Киммериец подсел к девушке поближе и обнял ее за талию.
— Да, Конан. Жить так здорово! — Она прижалась к нему и поцеловала в шею. — Я видела так мало в своей жизни. А хочется столько всего узнать, сделать.
Неожиданно она замолчала, а затем, резко вскочив, подбежала к очагу и поставила на горящие угли несколько горшков.
— Хорошая девушка, — сказал Юма, наблюдая за ее работой.
— И не говори. Похоже, она меня просто околдовала, — честно признался Конан. — Она уже опустошила мой кошелек, а я ничего не имею против. Все, что она купила для дома, полезно, по крайней мере красиво. Она умеет сделать жизнь удобней.
— Ну ладно, обитатели благословенного дома, — сказал со вздохом Бабрак. — Прошу прощения, но вынужден откланяться. Второй колокол уже отыграл, а я не рискну опаздывать на развод караула. Оставляю вас наедине с вашим ужином, — юноша улыбнулся, — сдается мне, это будет не совсем то, к чему мы привыкли в солдатской столовой.

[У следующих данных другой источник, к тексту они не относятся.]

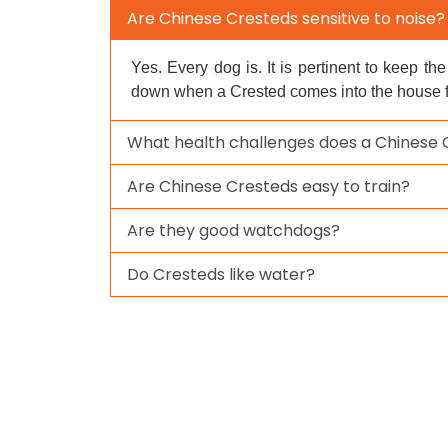
Are Chinese Cresteds sensitive to noise?
Yes. Every dog is. It is pertinent to keep th
down when a Crested comes into the house for
What health challenges does a Chinese
Are Chinese Cresteds easy to train?
Are they good watchdogs?
Do Cresteds like water?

Попрощавшись с Сарией, Бабрак спустился с веранды и пошел в лагерь.
Конан проводил его взглядом и протянул руку к фляге с местным вином. Ему уже давно не терпелось сделать пару глотков, но в присутствии трезвенника Бабрака он решил подождать. Хлебнув вина, Конан поинтересовался:
— Интересно, на что рассчитывает Бабрак? Неужели он и вправду думает, что сумеет обратить нас в свою веру?
— Кто его знает? — сказал Юма, протягивая руку за флягой. — Но парень он хороший. Слишком хороший для Венджипура.
Фляга переходила из рук в руки, и к тому моменту, когда Сария объявила, что ужин готов, в головах у приятелей уже стоял изрядный шум. Пол веранды больше не казался им таким ровным. Пошатываясь, киммериец подошел к очагу и взял голыми руками горячий горшок. Не желая демонстрировать свою глупость, он с показным равнодушием донес горшок и поставил его на место. Когда горшки были установлены в центре передней комнаты дома и Сария сняла с них крышки, из них вырвались клубы ароматного пара, напоминающего появление джиннов в восточных пустынях.
— Выглядит аппетитно, — заявил Юма, — чем-то напоминает то, что я ел дома в детстве.
При всем этом чернокожий воин разглядывал еду с некоторым недоверием.
— Пахнет вкуснее, чем вареное с бобами мясо мула, которым нас кормят в казарме, — добавил он, принюхавшись и садясь на циновку рядом с горшками.
— Ну, девочка, признавайся, из чего это сделано?
— Это маринованный угорь с рынка. Вот печеный корень тсуду, а это вареные клубни осоки.
Сария, орудуя бамбуковой ложкой, проворно разложила еду на банановые листья.
— А это свежевяленые кузнечики. Я их Покупала утром еще живыми. Очень свежие.
— М-да… Непривычно, — заметил Конан, внимательно осматривая со всех сторон выданную ему импровизированную тарелку. — Это действительно едят здесь, в Вендии?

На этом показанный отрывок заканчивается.